スピード感ある対応
台湾で墓参の日とされる清明節の前日だった4月3日、東部の花蓮県などが最大震度6強を観測する揺れに襲われた。
地震災害では、住宅の崩壊と山間部の落石・土砂崩れが代表的だ。花蓮県沿岸部の道路で、落石で崩落した橋の代用として日本植民地時代の古い橋が6日から使われだしたというニュースには驚かされた。第一報は朝日デジタル(4月7日11時44分)で、共同、時事、読売などが後追い記事を書いた。
地震によって大きな被害が出た「太魯閣国立公園」は、台中から花蓮までの台湾横断旅行で一度、行ったことがある。400~500メートルを見上げるような急峻(きゅうしゅん)な峡谷で落石が起きれば、十字砲火のような被害は免れ難い状況は理解できる。

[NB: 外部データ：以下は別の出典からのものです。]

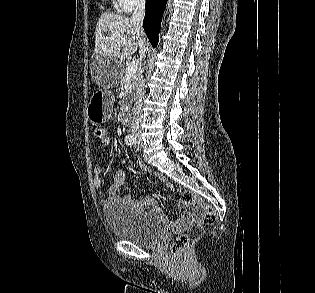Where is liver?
Instances as JSON below:
<instances>
[{"label":"liver","mask_w":315,"mask_h":293,"mask_svg":"<svg viewBox=\"0 0 315 293\" xmlns=\"http://www.w3.org/2000/svg\"><path fill=\"white\" fill-rule=\"evenodd\" d=\"M107 31L110 35H106ZM138 40L139 35L131 19L104 12L101 14L95 30L94 55L123 61L136 52L139 46Z\"/></svg>","instance_id":"liver-1"}]
</instances>
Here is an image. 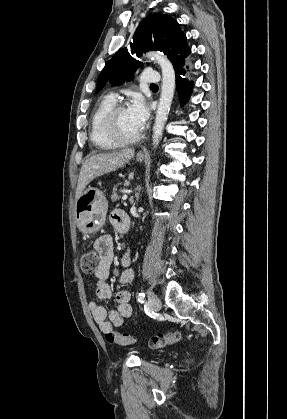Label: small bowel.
Returning a JSON list of instances; mask_svg holds the SVG:
<instances>
[{"mask_svg":"<svg viewBox=\"0 0 287 419\" xmlns=\"http://www.w3.org/2000/svg\"><path fill=\"white\" fill-rule=\"evenodd\" d=\"M110 221L115 230L121 231L123 227H129V218L127 214L117 209L112 212ZM94 249L100 255V265L95 273L96 281L94 283L95 296L98 299L109 300L112 296L111 289L106 280L109 276L111 263L113 260V239L111 235L105 234L100 236L94 243ZM122 263L128 266L130 263V256L127 253ZM134 278V272L130 268L123 270L119 276L121 284H128ZM131 294L128 290H120L115 295L117 307L107 313L105 307L95 301L89 303V309L92 316L98 325L99 329L106 334L112 332L115 327H120L125 318L132 315L133 309L130 304Z\"/></svg>","mask_w":287,"mask_h":419,"instance_id":"small-bowel-1","label":"small bowel"}]
</instances>
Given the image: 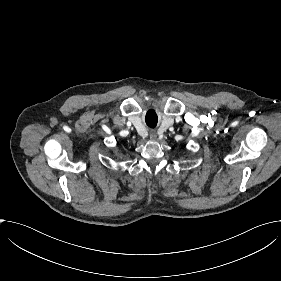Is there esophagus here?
<instances>
[{
  "instance_id": "1",
  "label": "esophagus",
  "mask_w": 281,
  "mask_h": 281,
  "mask_svg": "<svg viewBox=\"0 0 281 281\" xmlns=\"http://www.w3.org/2000/svg\"><path fill=\"white\" fill-rule=\"evenodd\" d=\"M149 134H150V137H151L152 139H156L157 133H156L155 130H151Z\"/></svg>"
}]
</instances>
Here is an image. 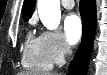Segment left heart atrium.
Here are the masks:
<instances>
[{"label": "left heart atrium", "mask_w": 107, "mask_h": 75, "mask_svg": "<svg viewBox=\"0 0 107 75\" xmlns=\"http://www.w3.org/2000/svg\"><path fill=\"white\" fill-rule=\"evenodd\" d=\"M65 34L70 44H76L83 32L82 21L79 16L75 14L69 15L64 22Z\"/></svg>", "instance_id": "1"}]
</instances>
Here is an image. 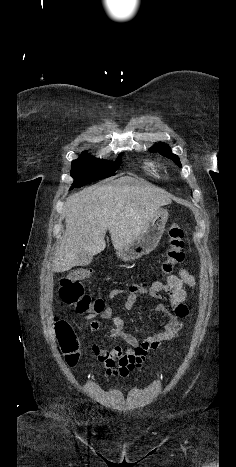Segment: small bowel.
I'll use <instances>...</instances> for the list:
<instances>
[{
    "label": "small bowel",
    "mask_w": 236,
    "mask_h": 467,
    "mask_svg": "<svg viewBox=\"0 0 236 467\" xmlns=\"http://www.w3.org/2000/svg\"><path fill=\"white\" fill-rule=\"evenodd\" d=\"M185 286L195 288L196 281L185 268H181L178 274L167 276L165 283L153 281L150 286L138 283L132 284L127 289H113L109 292L108 301H112L119 295H125L123 304L125 310L133 309L141 296L148 295L161 299L164 292L168 295L169 306L158 304L155 309L156 312L162 313L166 317L163 329L142 341L125 330L123 319L116 316L111 307H106L100 314L89 313L84 316V321L91 323L90 330L92 332H97L100 329L103 320L111 321L113 329L110 332V337L120 339L130 347L124 349L117 346L108 350L98 344L92 346L93 354L104 365L107 376L122 378L129 376L131 372L143 365L149 352L157 349L161 344L173 340L178 335L189 316V310L184 304L187 298Z\"/></svg>",
    "instance_id": "small-bowel-1"
}]
</instances>
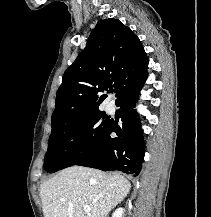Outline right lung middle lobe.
<instances>
[{
    "instance_id": "dd1d6c3e",
    "label": "right lung middle lobe",
    "mask_w": 211,
    "mask_h": 217,
    "mask_svg": "<svg viewBox=\"0 0 211 217\" xmlns=\"http://www.w3.org/2000/svg\"><path fill=\"white\" fill-rule=\"evenodd\" d=\"M109 124L105 113L96 110L52 128L44 169L54 173L87 157L100 144Z\"/></svg>"
}]
</instances>
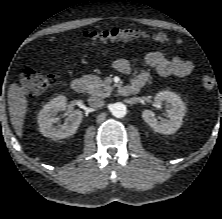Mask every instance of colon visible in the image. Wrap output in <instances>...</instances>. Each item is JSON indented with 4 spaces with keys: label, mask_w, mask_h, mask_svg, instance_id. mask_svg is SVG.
Segmentation results:
<instances>
[{
    "label": "colon",
    "mask_w": 222,
    "mask_h": 219,
    "mask_svg": "<svg viewBox=\"0 0 222 219\" xmlns=\"http://www.w3.org/2000/svg\"><path fill=\"white\" fill-rule=\"evenodd\" d=\"M84 38L88 44H101L113 41H134L138 39H151L157 45H169L175 43L171 37L164 33H158L153 36L137 29H119L113 28L103 31H89L84 33ZM57 79L55 74L38 73L31 69H25L19 76V82L22 89L31 95H38L51 87ZM214 77L206 76L202 80V86L206 90L215 87Z\"/></svg>",
    "instance_id": "obj_1"
}]
</instances>
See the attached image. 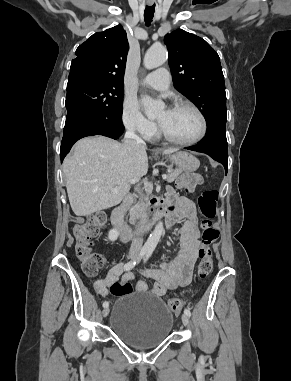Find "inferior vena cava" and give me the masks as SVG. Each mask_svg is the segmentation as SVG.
<instances>
[{
    "mask_svg": "<svg viewBox=\"0 0 291 381\" xmlns=\"http://www.w3.org/2000/svg\"><path fill=\"white\" fill-rule=\"evenodd\" d=\"M125 138L136 141V143L138 145H140L142 148L146 147L145 142L139 136H137L135 134L133 129L129 128L126 131ZM143 213H144V206L141 203L140 206H139V218L140 219L143 217ZM136 228H137V225H136ZM142 244H143V239L141 237H139V236H135L133 238V240H132V244H131V247H130V254L137 255L140 252L141 248H142Z\"/></svg>",
    "mask_w": 291,
    "mask_h": 381,
    "instance_id": "602c4592",
    "label": "inferior vena cava"
}]
</instances>
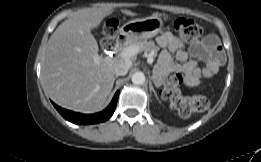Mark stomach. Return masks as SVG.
Wrapping results in <instances>:
<instances>
[{
	"label": "stomach",
	"mask_w": 261,
	"mask_h": 162,
	"mask_svg": "<svg viewBox=\"0 0 261 162\" xmlns=\"http://www.w3.org/2000/svg\"><path fill=\"white\" fill-rule=\"evenodd\" d=\"M163 25V19L160 16L153 15L125 23L121 27L120 33L131 41L148 39L156 36L161 31Z\"/></svg>",
	"instance_id": "stomach-1"
}]
</instances>
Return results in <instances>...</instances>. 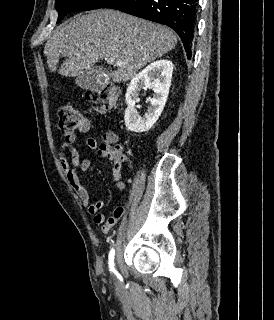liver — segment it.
Segmentation results:
<instances>
[{
  "label": "liver",
  "mask_w": 274,
  "mask_h": 320,
  "mask_svg": "<svg viewBox=\"0 0 274 320\" xmlns=\"http://www.w3.org/2000/svg\"><path fill=\"white\" fill-rule=\"evenodd\" d=\"M177 36L166 26L123 14L118 10H93L77 14L56 28L44 48L50 72H56L60 58H67L59 68L61 76H80L93 70L101 58L123 62L117 70H107V78L116 84L128 82L139 70L171 52Z\"/></svg>",
  "instance_id": "6515ba94"
}]
</instances>
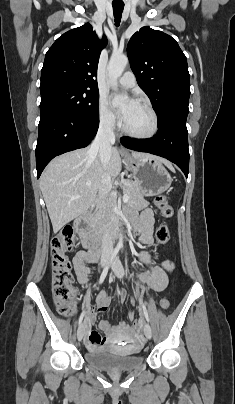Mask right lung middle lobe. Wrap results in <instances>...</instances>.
Wrapping results in <instances>:
<instances>
[{
    "instance_id": "1",
    "label": "right lung middle lobe",
    "mask_w": 235,
    "mask_h": 404,
    "mask_svg": "<svg viewBox=\"0 0 235 404\" xmlns=\"http://www.w3.org/2000/svg\"><path fill=\"white\" fill-rule=\"evenodd\" d=\"M40 115L63 112L76 117H90L98 112V89L52 82L40 85Z\"/></svg>"
}]
</instances>
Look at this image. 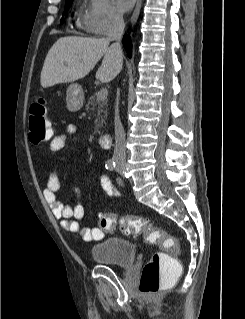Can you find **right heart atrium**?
Here are the masks:
<instances>
[{
    "mask_svg": "<svg viewBox=\"0 0 245 319\" xmlns=\"http://www.w3.org/2000/svg\"><path fill=\"white\" fill-rule=\"evenodd\" d=\"M122 16L110 0H89L82 17L81 26L92 35H106L117 29Z\"/></svg>",
    "mask_w": 245,
    "mask_h": 319,
    "instance_id": "right-heart-atrium-1",
    "label": "right heart atrium"
}]
</instances>
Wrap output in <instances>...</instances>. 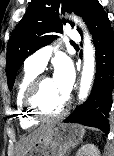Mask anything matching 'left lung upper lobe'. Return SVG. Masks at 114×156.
Here are the masks:
<instances>
[{
	"label": "left lung upper lobe",
	"mask_w": 114,
	"mask_h": 156,
	"mask_svg": "<svg viewBox=\"0 0 114 156\" xmlns=\"http://www.w3.org/2000/svg\"><path fill=\"white\" fill-rule=\"evenodd\" d=\"M97 0H32L29 8L13 31L8 42L6 73L8 87L12 89L16 73L24 60L40 47L50 44L62 33L63 22L58 13L69 11L82 16L87 23L90 11ZM71 26H74L70 22ZM80 32V29H77Z\"/></svg>",
	"instance_id": "1"
}]
</instances>
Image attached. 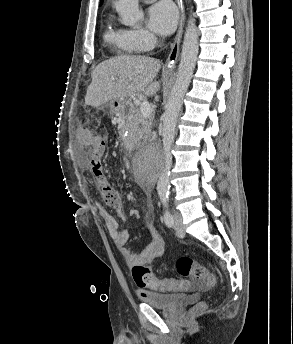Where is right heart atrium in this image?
<instances>
[{
    "label": "right heart atrium",
    "mask_w": 293,
    "mask_h": 344,
    "mask_svg": "<svg viewBox=\"0 0 293 344\" xmlns=\"http://www.w3.org/2000/svg\"><path fill=\"white\" fill-rule=\"evenodd\" d=\"M126 35L131 45L137 51H148L154 48L156 44V37L143 27L127 29Z\"/></svg>",
    "instance_id": "right-heart-atrium-1"
}]
</instances>
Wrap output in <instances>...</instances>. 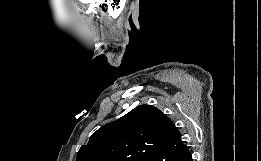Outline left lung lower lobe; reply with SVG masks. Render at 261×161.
I'll list each match as a JSON object with an SVG mask.
<instances>
[{"instance_id":"obj_1","label":"left lung lower lobe","mask_w":261,"mask_h":161,"mask_svg":"<svg viewBox=\"0 0 261 161\" xmlns=\"http://www.w3.org/2000/svg\"><path fill=\"white\" fill-rule=\"evenodd\" d=\"M149 161H193L188 147L183 144L177 131L171 141L158 147Z\"/></svg>"}]
</instances>
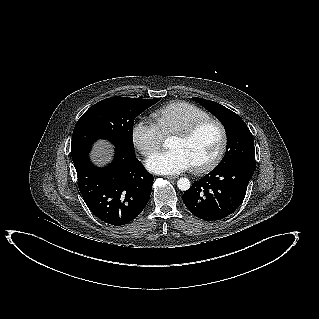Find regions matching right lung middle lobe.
<instances>
[{
	"instance_id": "dd1d6c3e",
	"label": "right lung middle lobe",
	"mask_w": 319,
	"mask_h": 319,
	"mask_svg": "<svg viewBox=\"0 0 319 319\" xmlns=\"http://www.w3.org/2000/svg\"><path fill=\"white\" fill-rule=\"evenodd\" d=\"M160 99L111 97L90 107L77 121L72 135L71 154L90 148L99 138L108 139L127 156H134V119Z\"/></svg>"
}]
</instances>
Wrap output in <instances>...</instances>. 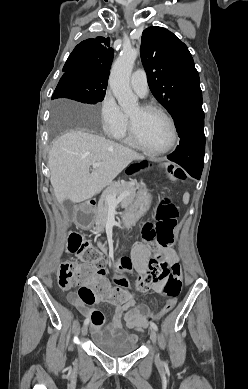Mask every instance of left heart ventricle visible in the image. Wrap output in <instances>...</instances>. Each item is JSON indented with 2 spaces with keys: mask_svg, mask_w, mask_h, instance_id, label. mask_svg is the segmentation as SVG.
Here are the masks:
<instances>
[{
  "mask_svg": "<svg viewBox=\"0 0 248 389\" xmlns=\"http://www.w3.org/2000/svg\"><path fill=\"white\" fill-rule=\"evenodd\" d=\"M135 122L142 142L151 149H161L171 140V128L168 121L159 113L144 111L136 106L128 113Z\"/></svg>",
  "mask_w": 248,
  "mask_h": 389,
  "instance_id": "1",
  "label": "left heart ventricle"
}]
</instances>
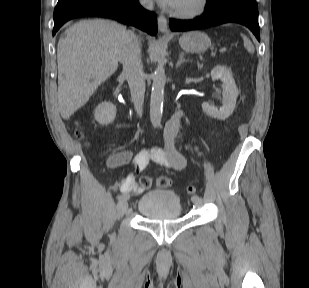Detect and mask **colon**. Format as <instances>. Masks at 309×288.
<instances>
[{
    "mask_svg": "<svg viewBox=\"0 0 309 288\" xmlns=\"http://www.w3.org/2000/svg\"><path fill=\"white\" fill-rule=\"evenodd\" d=\"M76 136L80 139H83L85 137V132L82 131L80 128L76 129L75 132ZM153 181L149 177H142L140 179V185L144 187L151 186ZM155 184L160 188H167L172 184L171 178L167 176H160L155 180ZM186 192L190 196H194L196 194V187L194 185H189L186 188Z\"/></svg>",
    "mask_w": 309,
    "mask_h": 288,
    "instance_id": "obj_1",
    "label": "colon"
}]
</instances>
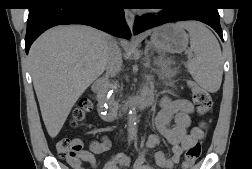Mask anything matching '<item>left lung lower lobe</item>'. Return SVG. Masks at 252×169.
Here are the masks:
<instances>
[{
    "label": "left lung lower lobe",
    "mask_w": 252,
    "mask_h": 169,
    "mask_svg": "<svg viewBox=\"0 0 252 169\" xmlns=\"http://www.w3.org/2000/svg\"><path fill=\"white\" fill-rule=\"evenodd\" d=\"M164 12L158 15L137 17L134 34L150 28L181 20H196L211 26L223 40L220 17L215 0H170Z\"/></svg>",
    "instance_id": "left-lung-lower-lobe-1"
}]
</instances>
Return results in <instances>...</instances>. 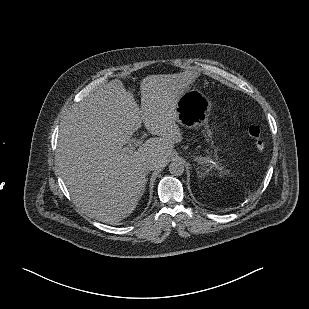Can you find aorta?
Returning <instances> with one entry per match:
<instances>
[{
    "mask_svg": "<svg viewBox=\"0 0 309 309\" xmlns=\"http://www.w3.org/2000/svg\"><path fill=\"white\" fill-rule=\"evenodd\" d=\"M185 171V166L182 160H175L169 165V172L174 176H181Z\"/></svg>",
    "mask_w": 309,
    "mask_h": 309,
    "instance_id": "aorta-1",
    "label": "aorta"
}]
</instances>
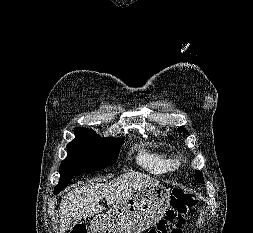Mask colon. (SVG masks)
<instances>
[{
  "label": "colon",
  "mask_w": 253,
  "mask_h": 233,
  "mask_svg": "<svg viewBox=\"0 0 253 233\" xmlns=\"http://www.w3.org/2000/svg\"><path fill=\"white\" fill-rule=\"evenodd\" d=\"M199 204V197L183 189H173L165 216L148 233H181L188 216ZM69 233H87V229L83 224H75Z\"/></svg>",
  "instance_id": "colon-1"
}]
</instances>
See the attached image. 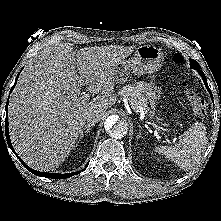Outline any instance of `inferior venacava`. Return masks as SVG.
<instances>
[{"mask_svg":"<svg viewBox=\"0 0 221 221\" xmlns=\"http://www.w3.org/2000/svg\"><path fill=\"white\" fill-rule=\"evenodd\" d=\"M104 114H105L104 111H97V110L91 111L87 113L86 121L92 124L97 123L101 120Z\"/></svg>","mask_w":221,"mask_h":221,"instance_id":"obj_1","label":"inferior vena cava"}]
</instances>
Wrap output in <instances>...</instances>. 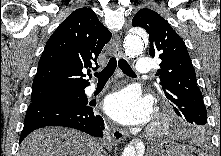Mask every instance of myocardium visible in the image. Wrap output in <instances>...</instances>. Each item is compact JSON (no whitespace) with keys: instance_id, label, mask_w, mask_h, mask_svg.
<instances>
[{"instance_id":"f54148a6","label":"myocardium","mask_w":221,"mask_h":156,"mask_svg":"<svg viewBox=\"0 0 221 156\" xmlns=\"http://www.w3.org/2000/svg\"><path fill=\"white\" fill-rule=\"evenodd\" d=\"M171 126V118L167 113H159L155 122L151 126L149 133L151 136H160L165 134Z\"/></svg>"}]
</instances>
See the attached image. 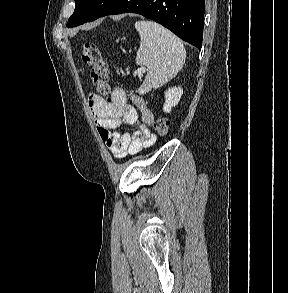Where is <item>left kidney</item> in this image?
Returning a JSON list of instances; mask_svg holds the SVG:
<instances>
[{"mask_svg": "<svg viewBox=\"0 0 288 293\" xmlns=\"http://www.w3.org/2000/svg\"><path fill=\"white\" fill-rule=\"evenodd\" d=\"M183 94V89L181 87H172L165 92V103L163 106V111L169 113L172 107L176 106Z\"/></svg>", "mask_w": 288, "mask_h": 293, "instance_id": "1", "label": "left kidney"}]
</instances>
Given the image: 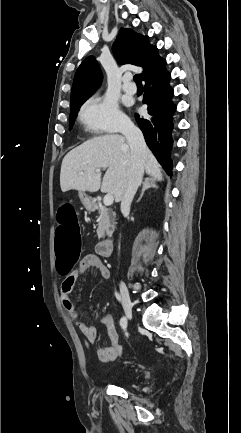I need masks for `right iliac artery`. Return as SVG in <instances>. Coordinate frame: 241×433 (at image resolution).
Segmentation results:
<instances>
[{"label":"right iliac artery","instance_id":"obj_1","mask_svg":"<svg viewBox=\"0 0 241 433\" xmlns=\"http://www.w3.org/2000/svg\"><path fill=\"white\" fill-rule=\"evenodd\" d=\"M115 296H116L117 300L120 301V296H119V294H118L117 292H115ZM126 324H127V319H126V317H122V318L120 319V325H121L122 327H124Z\"/></svg>","mask_w":241,"mask_h":433}]
</instances>
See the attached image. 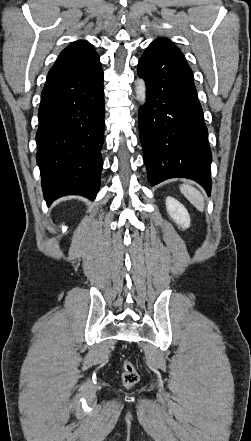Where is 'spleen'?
<instances>
[{"mask_svg": "<svg viewBox=\"0 0 251 441\" xmlns=\"http://www.w3.org/2000/svg\"><path fill=\"white\" fill-rule=\"evenodd\" d=\"M180 191L190 201V203H192L197 208V210L203 212L204 198L196 188L186 184H182L180 185Z\"/></svg>", "mask_w": 251, "mask_h": 441, "instance_id": "1", "label": "spleen"}]
</instances>
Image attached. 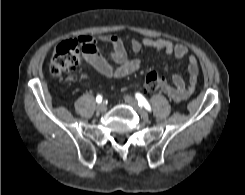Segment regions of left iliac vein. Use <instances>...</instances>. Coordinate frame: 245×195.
Here are the masks:
<instances>
[{"label": "left iliac vein", "mask_w": 245, "mask_h": 195, "mask_svg": "<svg viewBox=\"0 0 245 195\" xmlns=\"http://www.w3.org/2000/svg\"><path fill=\"white\" fill-rule=\"evenodd\" d=\"M125 101L127 104H129L131 107H133L135 109V111H137L140 116L144 119L148 118V113L142 109L141 107H139L138 102L136 101V99H134L133 97L126 95L124 97Z\"/></svg>", "instance_id": "obj_1"}]
</instances>
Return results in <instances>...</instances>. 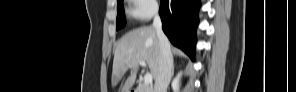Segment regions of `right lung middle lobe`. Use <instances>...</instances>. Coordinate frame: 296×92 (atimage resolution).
I'll list each match as a JSON object with an SVG mask.
<instances>
[{
	"label": "right lung middle lobe",
	"instance_id": "1",
	"mask_svg": "<svg viewBox=\"0 0 296 92\" xmlns=\"http://www.w3.org/2000/svg\"><path fill=\"white\" fill-rule=\"evenodd\" d=\"M126 25L125 13L123 8V0L117 2V20L116 29L119 30Z\"/></svg>",
	"mask_w": 296,
	"mask_h": 92
}]
</instances>
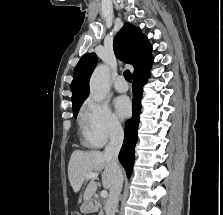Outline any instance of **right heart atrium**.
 <instances>
[{
  "label": "right heart atrium",
  "instance_id": "right-heart-atrium-1",
  "mask_svg": "<svg viewBox=\"0 0 223 215\" xmlns=\"http://www.w3.org/2000/svg\"><path fill=\"white\" fill-rule=\"evenodd\" d=\"M81 126L98 145H103L122 133V126L109 106L91 100L82 108Z\"/></svg>",
  "mask_w": 223,
  "mask_h": 215
}]
</instances>
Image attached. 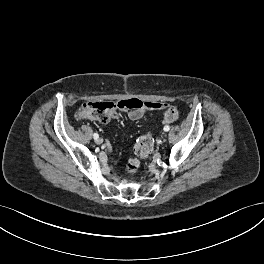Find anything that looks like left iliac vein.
I'll list each match as a JSON object with an SVG mask.
<instances>
[{"label": "left iliac vein", "mask_w": 264, "mask_h": 264, "mask_svg": "<svg viewBox=\"0 0 264 264\" xmlns=\"http://www.w3.org/2000/svg\"><path fill=\"white\" fill-rule=\"evenodd\" d=\"M167 140H168V137L167 136H164L163 137V140L161 141L163 144H166L167 143Z\"/></svg>", "instance_id": "left-iliac-vein-1"}]
</instances>
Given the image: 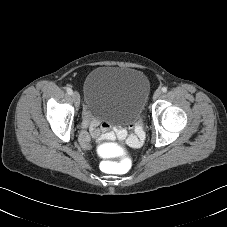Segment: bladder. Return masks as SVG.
Returning <instances> with one entry per match:
<instances>
[{
  "label": "bladder",
  "mask_w": 227,
  "mask_h": 227,
  "mask_svg": "<svg viewBox=\"0 0 227 227\" xmlns=\"http://www.w3.org/2000/svg\"><path fill=\"white\" fill-rule=\"evenodd\" d=\"M84 93L95 116L118 123L133 122L143 113L149 84L136 69L104 65L88 75Z\"/></svg>",
  "instance_id": "obj_1"
}]
</instances>
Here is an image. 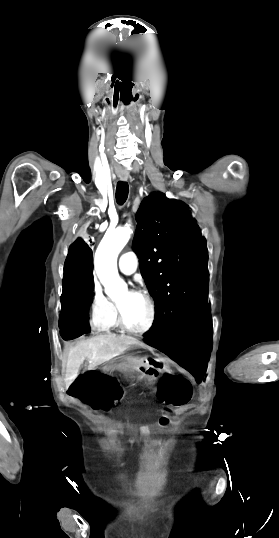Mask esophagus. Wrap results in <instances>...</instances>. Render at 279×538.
I'll use <instances>...</instances> for the list:
<instances>
[{
	"label": "esophagus",
	"instance_id": "obj_1",
	"mask_svg": "<svg viewBox=\"0 0 279 538\" xmlns=\"http://www.w3.org/2000/svg\"><path fill=\"white\" fill-rule=\"evenodd\" d=\"M120 179H121L122 181H127L128 176H121Z\"/></svg>",
	"mask_w": 279,
	"mask_h": 538
}]
</instances>
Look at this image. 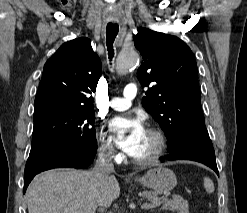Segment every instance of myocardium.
<instances>
[{"mask_svg": "<svg viewBox=\"0 0 247 213\" xmlns=\"http://www.w3.org/2000/svg\"><path fill=\"white\" fill-rule=\"evenodd\" d=\"M147 132L155 136L157 140V146L154 153L148 158L140 159L134 156L131 157L132 161L135 164L141 166H149L156 164L164 156L167 149V138L161 129L152 127L147 129Z\"/></svg>", "mask_w": 247, "mask_h": 213, "instance_id": "f54148a6", "label": "myocardium"}]
</instances>
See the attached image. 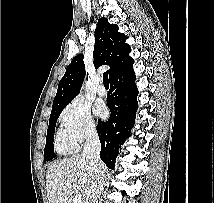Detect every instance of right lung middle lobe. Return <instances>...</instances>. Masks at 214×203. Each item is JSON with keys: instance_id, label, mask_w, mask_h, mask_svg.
I'll use <instances>...</instances> for the list:
<instances>
[{"instance_id": "obj_1", "label": "right lung middle lobe", "mask_w": 214, "mask_h": 203, "mask_svg": "<svg viewBox=\"0 0 214 203\" xmlns=\"http://www.w3.org/2000/svg\"><path fill=\"white\" fill-rule=\"evenodd\" d=\"M63 109L50 115L49 126H48L47 137H46V145H45V150H44V160L45 161H49V160L53 159L55 156L54 147H53L54 131H55L57 119Z\"/></svg>"}]
</instances>
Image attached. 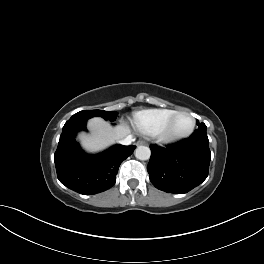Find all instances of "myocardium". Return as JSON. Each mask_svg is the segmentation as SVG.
Masks as SVG:
<instances>
[{
    "instance_id": "1",
    "label": "myocardium",
    "mask_w": 264,
    "mask_h": 264,
    "mask_svg": "<svg viewBox=\"0 0 264 264\" xmlns=\"http://www.w3.org/2000/svg\"><path fill=\"white\" fill-rule=\"evenodd\" d=\"M179 115H187L190 120H191V125L188 130L182 133H173L172 132V125L175 120V118ZM196 126V120L195 118L191 115V113L187 111H176L173 113L170 118L167 120V122L164 124V126L161 128V130L157 133V138L160 142L164 144H171V143H176L181 140H184L188 138L195 130Z\"/></svg>"
}]
</instances>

その「太魯閣国立公園」内で半世紀前に建設された橋が破壊され、隣接していた1世紀前の日本統治時代の橋を補強して片側通行を行い、台北に向かう最短ルートを確保することができたというニュースだ。
役目を半世紀前に終えていた「百年老橋」の再登板だった。
花蓮市では地震の3時間後に防災用テントを備えた避難所を開設するなどスピード感のある対応が称賛された。何より地震で傾いた被災マンションの解体に、翌日から取り組んだ迅速さには目を見張った。
この傾斜マンションのスピード解体をニュースにした産経の視点が光った。
「百年老橋」復活ニュースでは辣腕(らつわん)ぶりを発揮した朝日も、今回ばかりは駄文にすぎなかった。朝日など他紙がその事実をただ報道する一方で、産経9日付1面カタの記事「被災ビル 迅速に強制解体」では日本との違いにスポットライトを当てた。
危機意識に隔たり
同記事では、被災建物の倒壊リスクが高く危険な場合、所有者や占有者に通知することなく、当局が強制撤去できる建築法に基き、日を置かず粛々と解体作業に取り掛かった花蓮県行政当局の断固とした姿勢をまずはリポートした。
記事には当局担当者の「解体工事が始まってから住民から反発の声が上がっているのは知っている。だが、喪失財産よりも人命を優先するのは当然だ」とのコメントも引き出している。
記事によると、同マンションで貴重品が残っている部屋への立ち入りを求めた住民に対し、当局が許可を下すことはなかった。
その上で、わが国でも被災建物の二次被害を防ぐため、建物の強制撤去ができる災害対策基本法や民法は存在するものの、「現実には自治体が個人の財産権などに配慮するあまり、解体に慎重を期すケースが多い。日本と台湾はともに地震大国だが、危機意識には大きな隔たりがある」と総括した。
日本人の優しさはすぐれた国民性の一つだが、それが断固とした処置が取れない優柔不断につながれば、もっと悲惨な結果を招くこともある。同記事は、その教訓を台湾地震災害の現場からくみ取った。
常にリスク下の台湾
台湾と日本は同じ島国ながら、なぜこうも違うのだろうか。それは強権国家中国の威圧の下、常に危機リスクにさらされ続け、大局を見据えた上で迅速に対応しなければ取り返しのつかないことになりかねないという緊張感を伴った、台湾のダメージコントロール力の強さに起因するように思う。
なお、今回の地震報道では、ドローンが力を発揮した。最初に書いた「百年老橋」再登板のニュース写真は、地上写真では訳の分からない画(え)だが、ドローンで撮った上空からの写真は全体構造がはっきりと理解できる。
また、外国人救援隊として唯一、台湾に現地入りしたトルコの救援隊が携えていたのは無人機による捜索技術だった。